One of the major factors that contributes to the existence of body shaming is body image representation in the media. The media itself has long been known for its unrealistic representation of body image. From beauty and fashion advertisements to children’s shows, the media often portray various images of men or women that depict or promote unattainable standards. Celebrities and influencers oftentimes would “enhance” their appearance through beauty treatments, photo editing, and even plastic surgery to achieve a certain look. These unrealistic images in the media could lead people to feel concerned and pressured with how they look, which could affect their well-being and lead them to being shamed for not looking like how “ideal men and women” are supposed to look like.
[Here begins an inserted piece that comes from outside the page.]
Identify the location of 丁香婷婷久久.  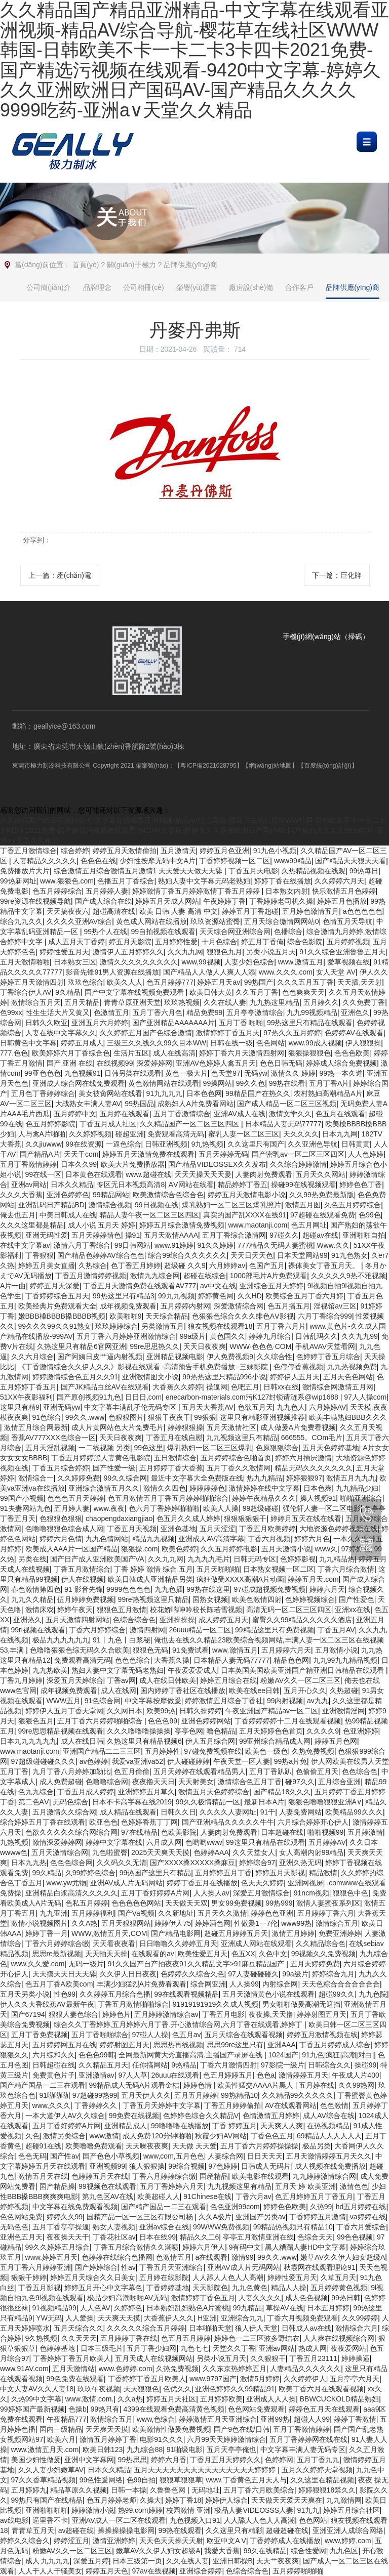
(96, 2105).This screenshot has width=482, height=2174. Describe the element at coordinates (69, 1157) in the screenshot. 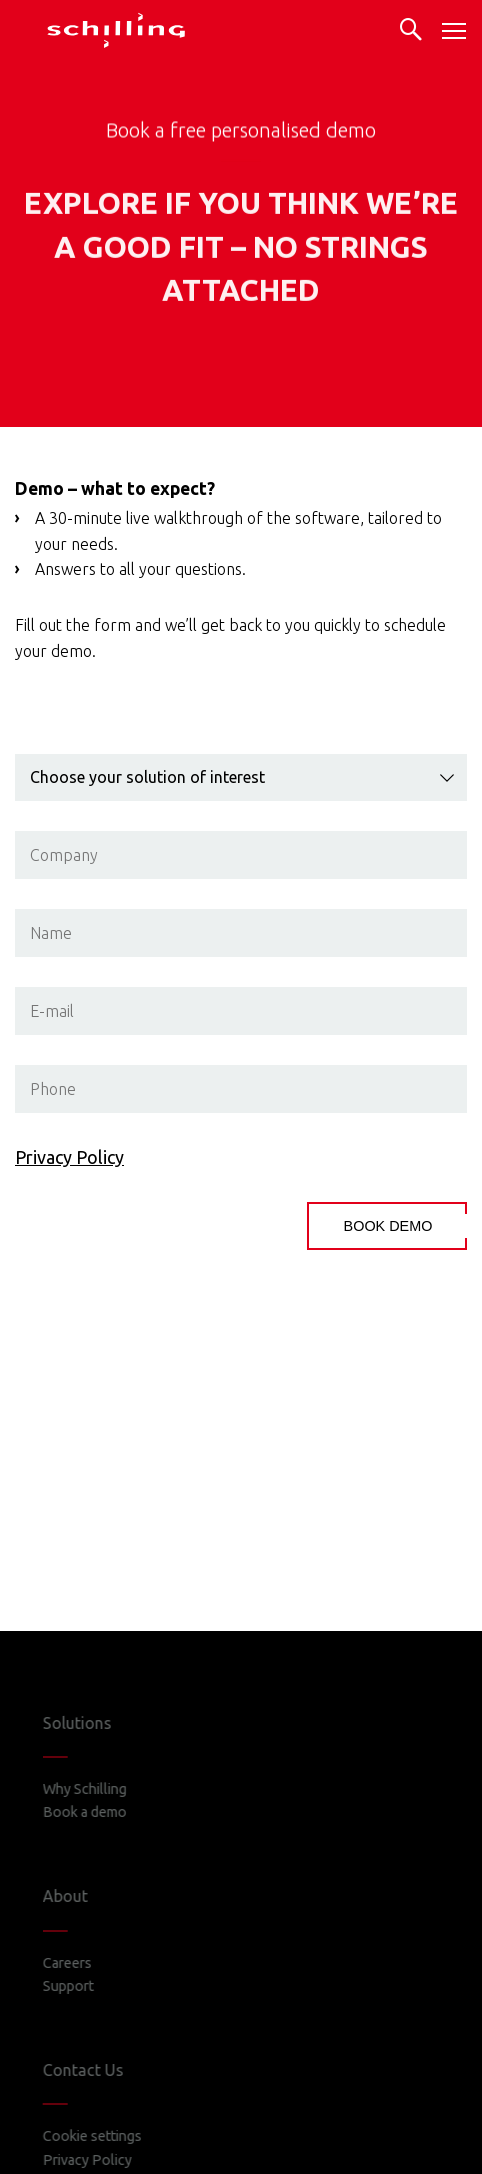

I see `Privacy Policy` at that location.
People often argue that they do not mean any harm when criticizing someone’s body or appearance as they feel like they are just giving advice out of health reasons or even preventing them from being criticized by others. However, having people such as my family members making comments about my body did not feel like they did so out of care for my health, but rather because they like to pick on my appearance.
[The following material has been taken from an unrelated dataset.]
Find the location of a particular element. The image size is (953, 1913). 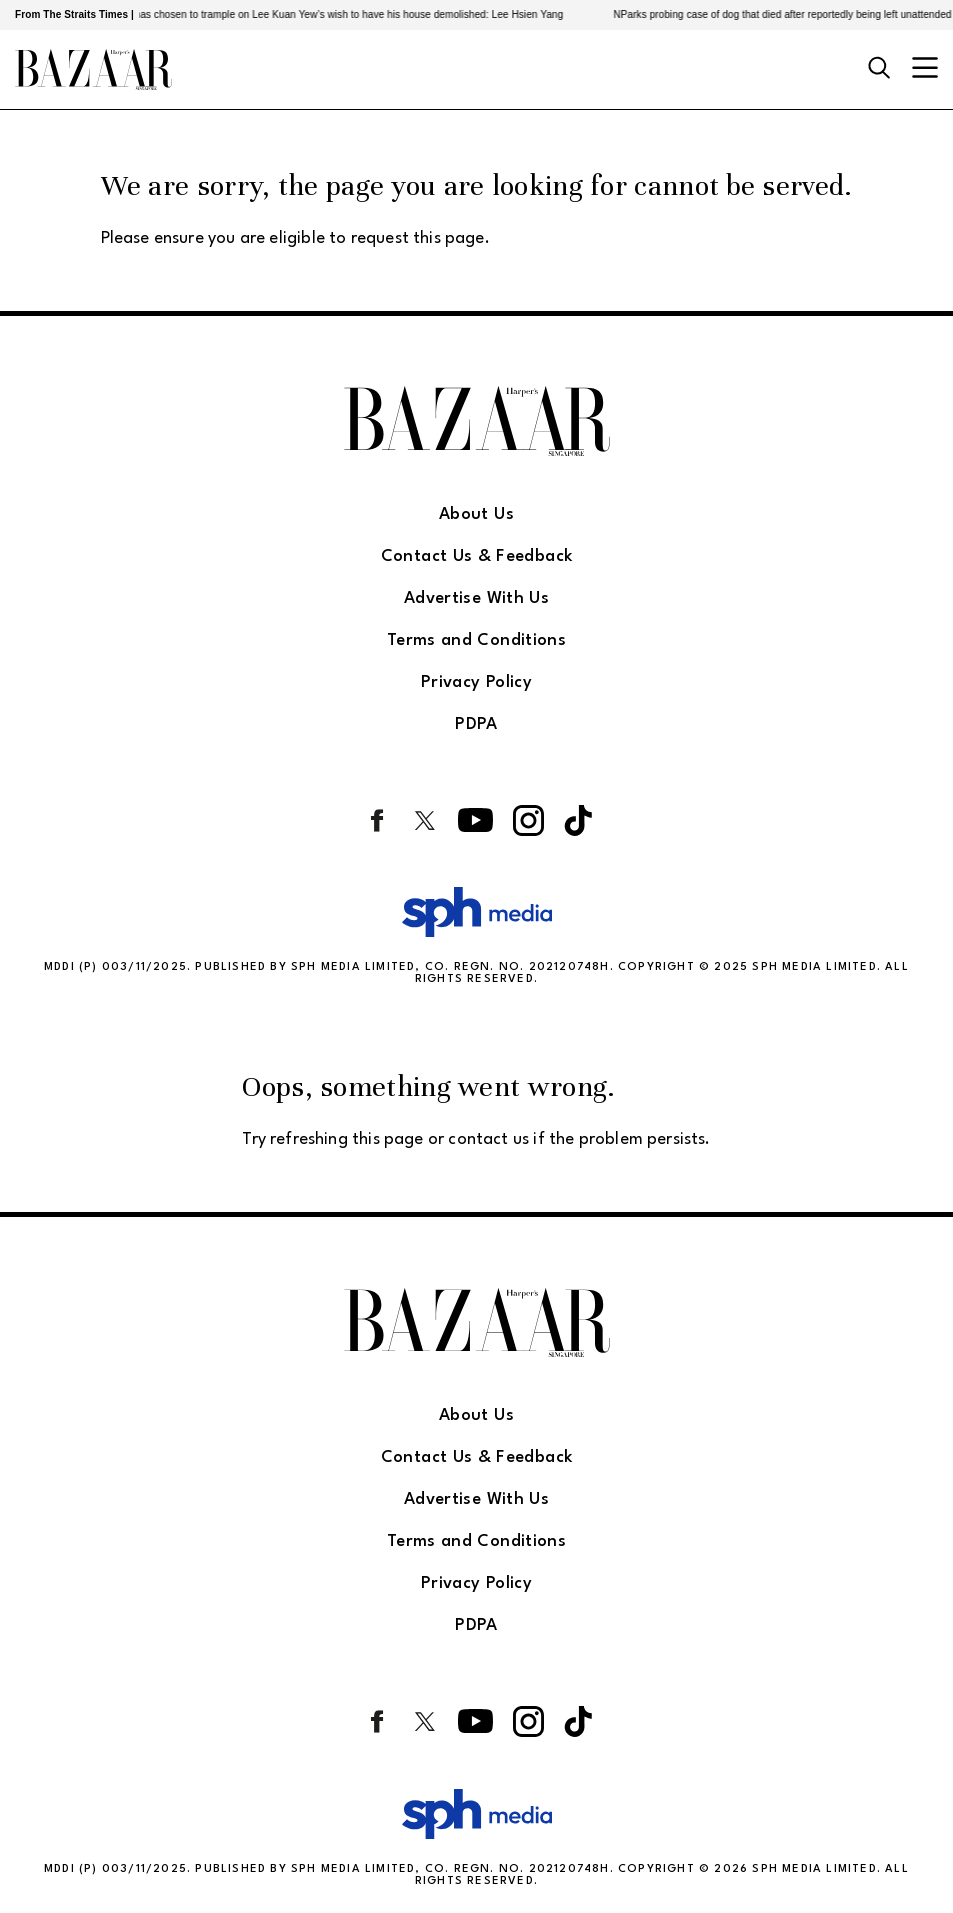

PAP govt has chosen to trample on Lee Kuan Yew’s wish to have his house demolished: Lee Hsien Yang is located at coordinates (335, 14).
Regardless of the motive behind people’s comments about others’ bodies, there is no denying that body shaming could cause many harmful consequences. In an interview for Here & Now’s “America on the Scale”, Rebecca Puhl explained that several studies have examined that people who have been body shamed, especially those targeted because of their weight, are likely to experience mental health problems such as anxiety and depressive symptoms. Moreover, people are likely to develop eating disorders, the second deadliest mental illness after opioid overdose with at least 9% of the worldwide population is affected by this illness. It is also reported that around 26% of people who suffered from eating disorders have attempted suicide.
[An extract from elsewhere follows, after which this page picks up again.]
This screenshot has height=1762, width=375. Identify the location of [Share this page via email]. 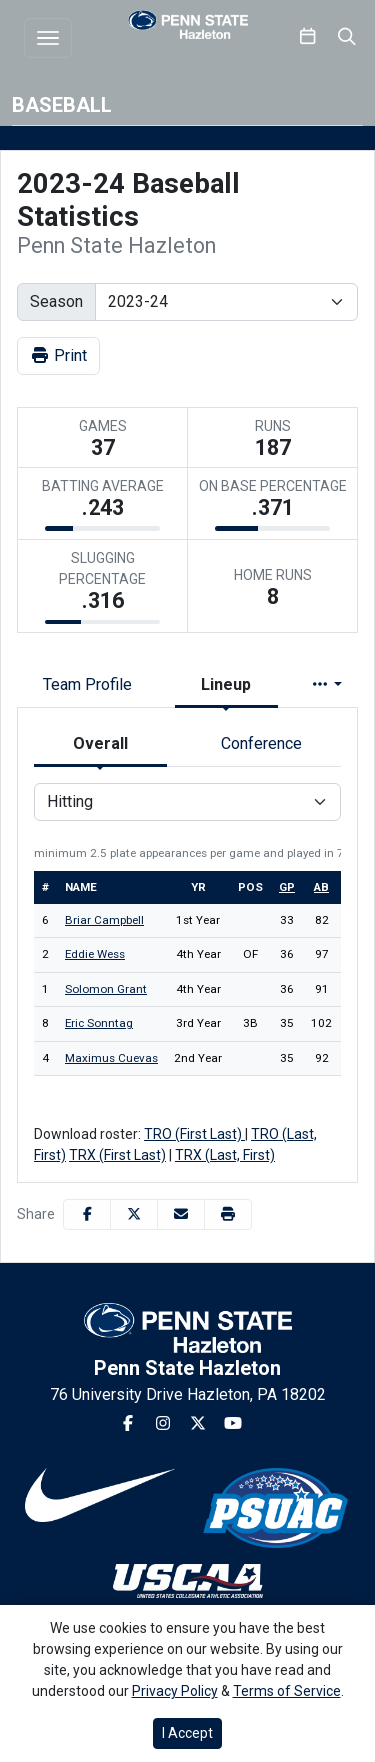
(181, 1214).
These data show us the real and fatal consequences of body shaming to us people. We should be aware of the words that come out of our mouths or the words that we type on our keyboard because at the end of the day words truly do matter, be it a statement, critique, or compliment regarding someone’s body. We will never know what others might think and feel about the comments we make, thus we should be mindful about what we say. Most importantly, we should start to appreciate and embrace different bodies. It is wonderful that right now we see more social media accounts and activists that promote beauty in everyday men and women, and their cause should be supported by all of us. If we want to strive for an inclusive society, we should stop normalizing unrealistic bodies and start normalizing real bodies, as simple as starting from the words we say.